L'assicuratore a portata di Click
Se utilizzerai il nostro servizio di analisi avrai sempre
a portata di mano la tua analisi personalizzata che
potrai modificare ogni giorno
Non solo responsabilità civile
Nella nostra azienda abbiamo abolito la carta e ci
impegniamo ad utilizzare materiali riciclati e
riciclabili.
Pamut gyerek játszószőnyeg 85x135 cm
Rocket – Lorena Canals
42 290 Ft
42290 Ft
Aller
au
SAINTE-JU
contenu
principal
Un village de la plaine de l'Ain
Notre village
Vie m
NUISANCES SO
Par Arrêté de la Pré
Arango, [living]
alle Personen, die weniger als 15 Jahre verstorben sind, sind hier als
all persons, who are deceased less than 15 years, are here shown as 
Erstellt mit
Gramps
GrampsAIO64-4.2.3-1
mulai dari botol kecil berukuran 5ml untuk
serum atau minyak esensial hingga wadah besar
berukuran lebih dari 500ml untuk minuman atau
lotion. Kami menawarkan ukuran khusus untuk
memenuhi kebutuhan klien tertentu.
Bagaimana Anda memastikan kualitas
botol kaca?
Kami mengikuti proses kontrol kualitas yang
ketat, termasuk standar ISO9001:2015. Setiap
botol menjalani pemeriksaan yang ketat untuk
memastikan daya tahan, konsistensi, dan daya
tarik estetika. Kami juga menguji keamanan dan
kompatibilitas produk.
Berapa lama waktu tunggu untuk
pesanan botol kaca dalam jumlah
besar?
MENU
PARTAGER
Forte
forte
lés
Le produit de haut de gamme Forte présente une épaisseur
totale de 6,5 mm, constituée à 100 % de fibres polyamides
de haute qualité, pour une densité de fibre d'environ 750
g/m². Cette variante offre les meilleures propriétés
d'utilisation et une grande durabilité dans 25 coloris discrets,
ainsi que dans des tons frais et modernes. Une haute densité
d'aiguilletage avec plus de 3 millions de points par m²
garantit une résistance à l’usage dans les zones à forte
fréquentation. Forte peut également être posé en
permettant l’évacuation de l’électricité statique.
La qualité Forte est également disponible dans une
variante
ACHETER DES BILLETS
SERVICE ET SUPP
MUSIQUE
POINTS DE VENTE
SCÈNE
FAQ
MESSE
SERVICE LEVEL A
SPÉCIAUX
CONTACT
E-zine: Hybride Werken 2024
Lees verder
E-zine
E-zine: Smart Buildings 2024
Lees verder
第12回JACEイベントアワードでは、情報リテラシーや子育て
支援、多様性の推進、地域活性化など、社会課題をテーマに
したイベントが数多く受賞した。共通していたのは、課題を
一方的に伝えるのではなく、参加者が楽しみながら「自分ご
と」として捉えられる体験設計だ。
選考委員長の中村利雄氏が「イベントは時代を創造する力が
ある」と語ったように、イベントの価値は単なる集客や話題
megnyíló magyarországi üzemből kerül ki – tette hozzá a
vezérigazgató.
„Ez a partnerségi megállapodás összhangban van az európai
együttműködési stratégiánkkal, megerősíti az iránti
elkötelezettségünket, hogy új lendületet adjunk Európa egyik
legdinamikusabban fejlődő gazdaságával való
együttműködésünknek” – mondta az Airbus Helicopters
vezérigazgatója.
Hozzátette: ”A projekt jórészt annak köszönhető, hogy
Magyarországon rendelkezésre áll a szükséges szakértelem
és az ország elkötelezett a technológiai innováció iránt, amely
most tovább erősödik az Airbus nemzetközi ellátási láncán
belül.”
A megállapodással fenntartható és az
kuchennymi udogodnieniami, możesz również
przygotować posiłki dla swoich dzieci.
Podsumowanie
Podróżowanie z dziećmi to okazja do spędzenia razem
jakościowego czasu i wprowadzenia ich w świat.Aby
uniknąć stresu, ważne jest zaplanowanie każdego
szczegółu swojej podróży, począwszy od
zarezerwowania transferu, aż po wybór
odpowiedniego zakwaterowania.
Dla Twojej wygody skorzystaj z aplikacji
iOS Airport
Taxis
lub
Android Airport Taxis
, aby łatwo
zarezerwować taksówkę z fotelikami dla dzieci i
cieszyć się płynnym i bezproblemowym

+ + +

AIM OF THE TASK: Whenever the string "zine" shows up in a line of the entries, copy that line.

EXERCISE RESULT:
E-zine: Hybride Werken 2024
E-zine
E-zine: Smart Buildings 2024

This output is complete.